Hard-X-ray photoelectron spectroscopy of atoms and molecules

Abstract

We review here the current status of atomic and molecular HAXPES, both experimentally and theoretically. After the era of the ESCA technique, atomic and molecular HAXPES experienced several decades when the emphasis in gas-phase research was in the soft-X-ray range, mainly due to the lack of suitable experimental conditions. In the last few years, at some of the newer synchrotron radiation sources, hard-X-ray beamlines have been developed which provide state-of-the-art instrumentation for the atomic and molecular community. A substantial impulse to the field has also been recently given by the new X-ray free-electron lasers (FELs).

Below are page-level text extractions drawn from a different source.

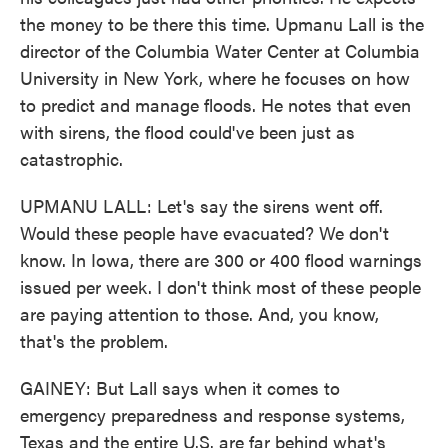
the money to be there this time. Upmanu Lall is the
director of the Columbia Water Center at Columbia
University in New York, where he focuses on how
to predict and manage floods. He notes that even
with sirens, the flood could've been just as
catastrophic.
UPMANU LALL: Let's say the sirens went off.
Would these people have evacuated? We don't
know. In Iowa, there are 300 or 400 flood warnings
issued per week. I don't think most of these people
are paying attention to those. And, you know,
that's the problem.
GAINEY: But Lall says when it comes to
emergency preparedness and response systems,
Texas and the entire U.S. are far behind what's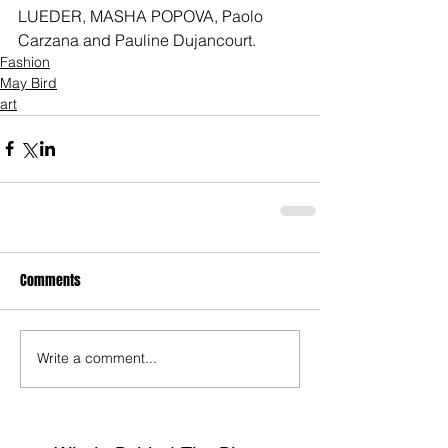
LUEDER, MASHA POPOVA, Paolo 
Carzana and Pauline Dujancourt.
Fashion
May Bird
art
Comments
Write a comment...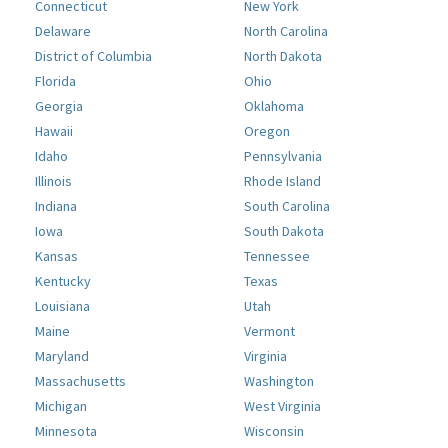
Connecticut
New York
Delaware
North Carolina
District of Columbia
North Dakota
Florida
Ohio
Georgia
Oklahoma
Hawaii
Oregon
Idaho
Pennsylvania
Illinois
Rhode Island
Indiana
South Carolina
Iowa
South Dakota
Kansas
Tennessee
Kentucky
Texas
Louisiana
Utah
Maine
Vermont
Maryland
Virginia
Massachusetts
Washington
Michigan
West Virginia
Minnesota
Wisconsin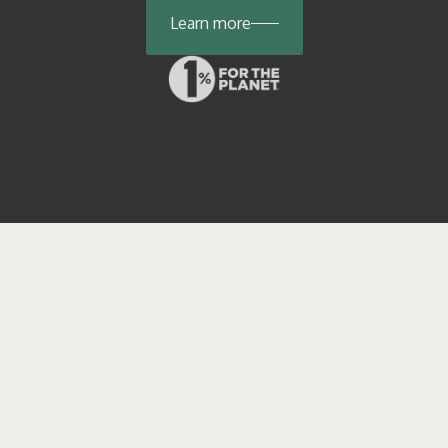
Learn more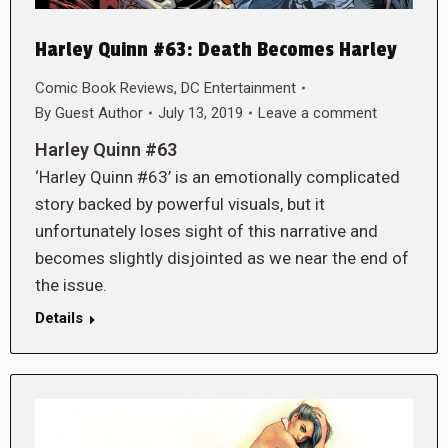
Harley Quinn #63: Death Becomes Harley
Comic Book Reviews
,
DC Entertainment
By
Guest Author
July 13, 2019
Leave a comment
Harley Quinn #63
‘Harley Quinn #63’ is an emotionally complicated
story backed by powerful visuals, but it
unfortunately loses sight of this narrative and
becomes slightly disjointed as we near the end of
the issue.
Details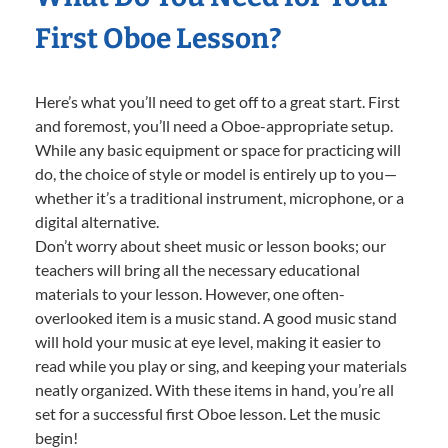
First Oboe Lesson?
Here’s what you’ll need to get off to a great start. First
and foremost, you’ll need a Oboe-appropriate setup.
While any basic equipment or space for practicing will
do, the choice of style or model is entirely up to you—
whether it’s a traditional instrument, microphone, or a
digital alternative.
Don’t worry about sheet music or lesson books; our
teachers will bring all the necessary educational
materials to your lesson. However, one often-
overlooked item is a music stand. A good music stand
will hold your music at eye level, making it easier to
read while you play or sing, and keeping your materials
neatly organized. With these items in hand, you’re all
set for a successful first Oboe lesson. Let the music
begin!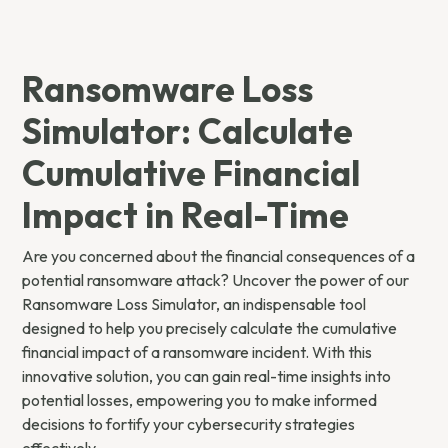
Ransomware Loss
Simulator: Calculate
Cumulative Financial
Impact in Real-Time
Are you concerned about the financial consequences of a
potential ransomware attack? Uncover the power of our
Ransomware Loss Simulator, an indispensable tool
designed to help you precisely calculate the cumulative
financial impact of a ransomware incident. With this
innovative solution, you can gain real-time insights into
potential losses, empowering you to make informed
decisions to fortify your cybersecurity strategies
effectively.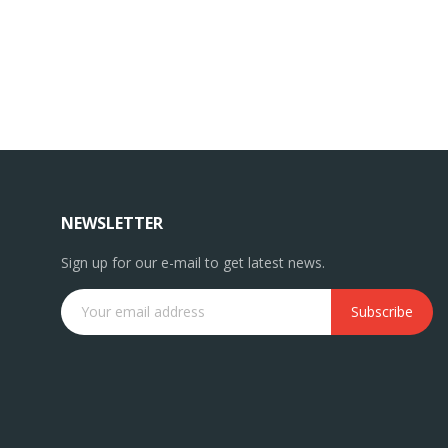
NEWSLETTER
Sign up for our e-mail to get latest news.
Subscribe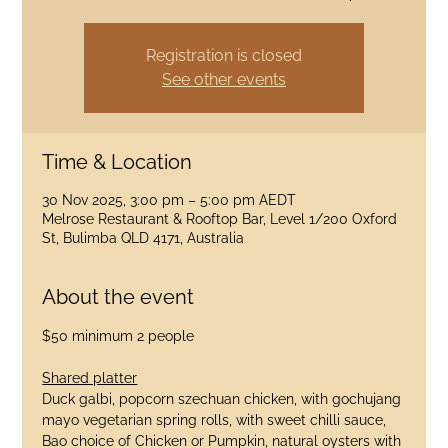
Registration is closed
See other events
Time & Location
30 Nov 2025, 3:00 pm – 5:00 pm AEDT
Melrose Restaurant & Rooftop Bar, Level 1/200 Oxford
St, Bulimba QLD 4171, Australia
About the event
$50 minimum 2 people
Shared platter
Duck galbi, popcorn szechuan chicken, with gochujang 
mayo vegetarian spring rolls, with sweet chilli sauce, 
Bao choice of Chicken or Pumpkin, natural oysters with 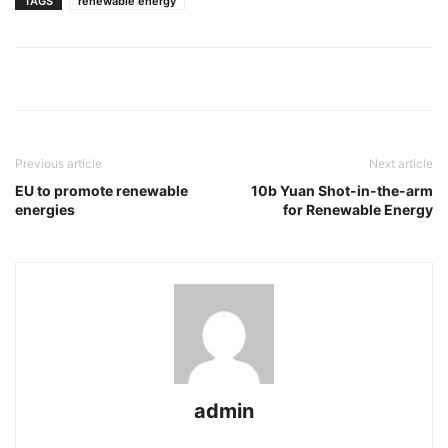
TAGS
renewable energy
Previous article
Next article
EU to promote renewable
10b Yuan Shot-in-the-arm
energies
for Renewable Energy
admin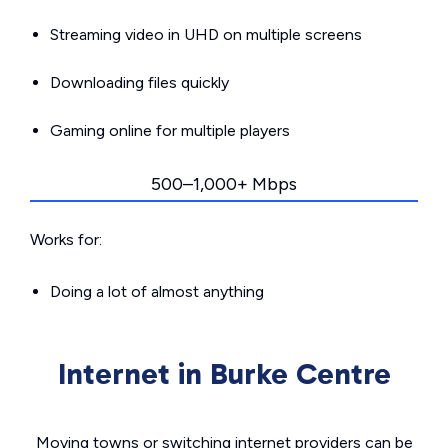
Streaming video in UHD on multiple screens
Downloading files quickly
Gaming online for multiple players
500–1,000+ Mbps
Works for:
Doing a lot of almost anything
Internet in Burke Centre
Moving towns or switching internet providers can be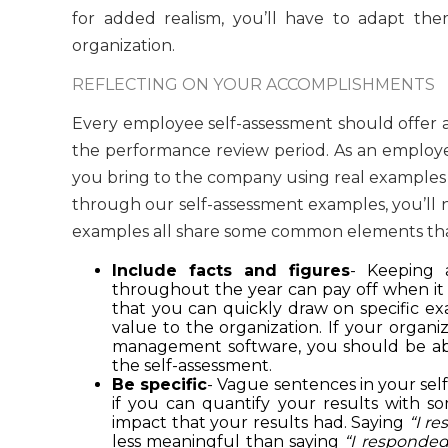
for added realism, you’ll have to adapt them
organization.
REFLECTING ON YOUR ACCOMPLISHMENTS
Every employee self-assessment should offer 
the performance review period. As an employee
you bring to the company using real examples 
through our self-assessment examples, you’ll no
examples all share some common elements that
Include facts and figures
- Keeping 
throughout the year can pay off when it
that you can quickly draw on specific 
value to the organization. If your organi
management software, you should be able
the self-assessment.
Be specific
- Vague sentences in your sel
if you can quantify your results with s
impact that your results had. Saying
“I r
less meaningful than saying
“I responded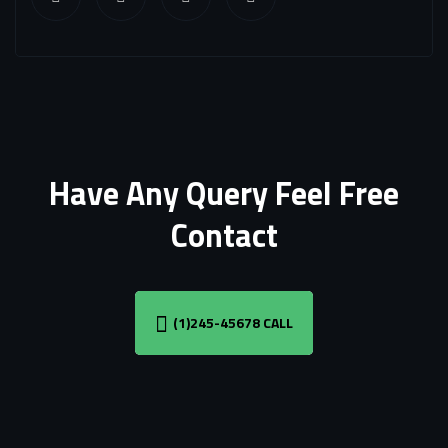
Have Any Query Feel Free
Contact
(1)245-45678 CALL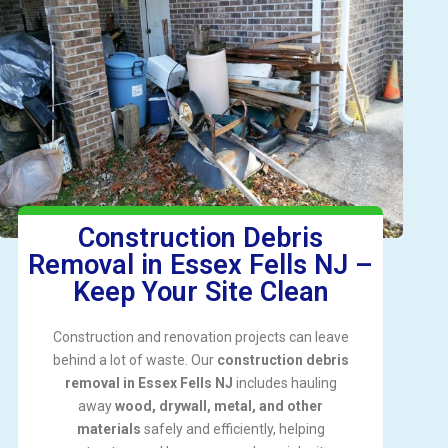
Construction Debris
Removal in Essex Fells NJ –
Keep Your Site Clean
Construction and renovation projects can leave
behind a lot of waste. Our
construction debris
removal in Essex Fells NJ
includes hauling
away
wood, drywall, metal, and other
materials
safely and efficiently, helping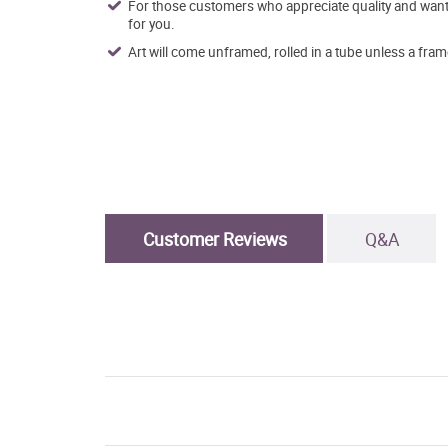
For those customers who appreciate quality and want t
for you.
Art will come unframed, rolled in a tube unless a fram
Customer Reviews
Q&A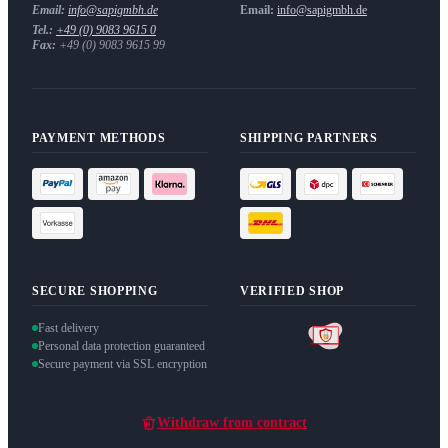
Email:
info@sapigmbh.de
Email:
info@sapigmbh.de
Tel.:
+49 (0) 9083 9615 0
Fax:
+49 (0) 9083 9615 99
PAYMENT METHODS
SHIPPING PARTNERS
SECURE SHOPPING
VERIFIED SHOP
Fast delivery
Personal data protection guaranteed
Secure payment via SSL encryption
Withdraw from contract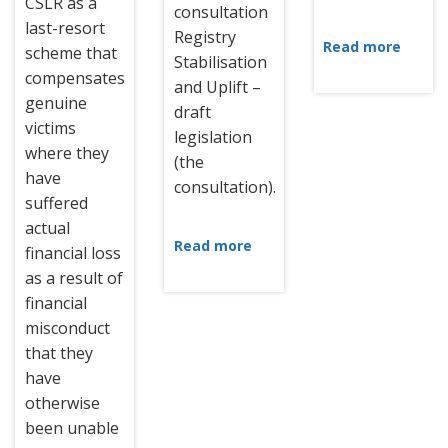
CSLR as a
consultation
last-resort
Registry
Read more
scheme that
Stabilisation
compensates
and Uplift –
genuine
draft
victims
legislation
where they
(the
have
consultation).
suffered
actual
Read more
financial loss
as a result of
financial
misconduct
that they
have
otherwise
been unable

Therefore, the high-brightness and high-resolution sources needed for a thriving gas-phase HAXPES community are now available. We concentrate here on experimental results based on the use of SR and, more recently, FELs as ionizing sources. Available parallel theoretical developments are also included. We define the hard-X-ray photon-energy range as 1 keV or higher. We provide a summary of early theoretical work in atomic and molecular HAXPES, and then an overview on HAXPES performed at first- and second-generation SR sources and at current-generation facilities. Scientific topics of particular interest in the hard-X-ray range include nondipole effects, recoil due to the photoelectron’s momentum, new interference phenomena, ultrafast nuclear motion on the femto- and sub-femtosecond scale, and double-core-hole studies. We conclude with a look at future directions in these areas and a few others of potential interest for HAXPES.